Activity: First find the line with "election, Erdogan has" in the entries below, then set down exactly every line through the line with "power plant and", that line included.

Data for this task:
◆ ◆ ◆ ◆ ◆

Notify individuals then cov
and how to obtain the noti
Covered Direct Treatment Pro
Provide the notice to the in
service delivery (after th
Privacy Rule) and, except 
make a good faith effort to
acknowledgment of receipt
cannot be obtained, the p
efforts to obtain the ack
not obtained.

◆ ◆ ◆ ◆ ◆

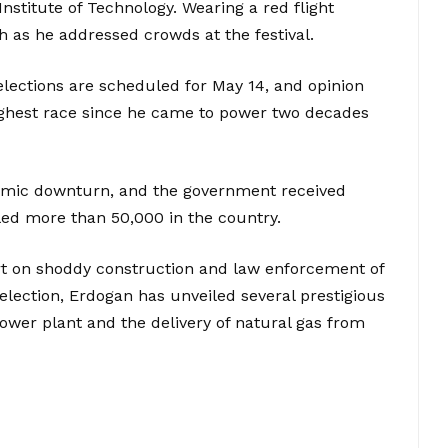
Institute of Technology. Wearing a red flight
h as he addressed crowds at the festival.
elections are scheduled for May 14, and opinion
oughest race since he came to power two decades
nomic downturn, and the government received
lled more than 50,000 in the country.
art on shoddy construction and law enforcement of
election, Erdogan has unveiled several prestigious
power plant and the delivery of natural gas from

◆ ◆ ◆ ◆ ◆

Answer to the exercise:
election, Erdogan has unveiled several prestigious
power plant and the delivery of natural gas from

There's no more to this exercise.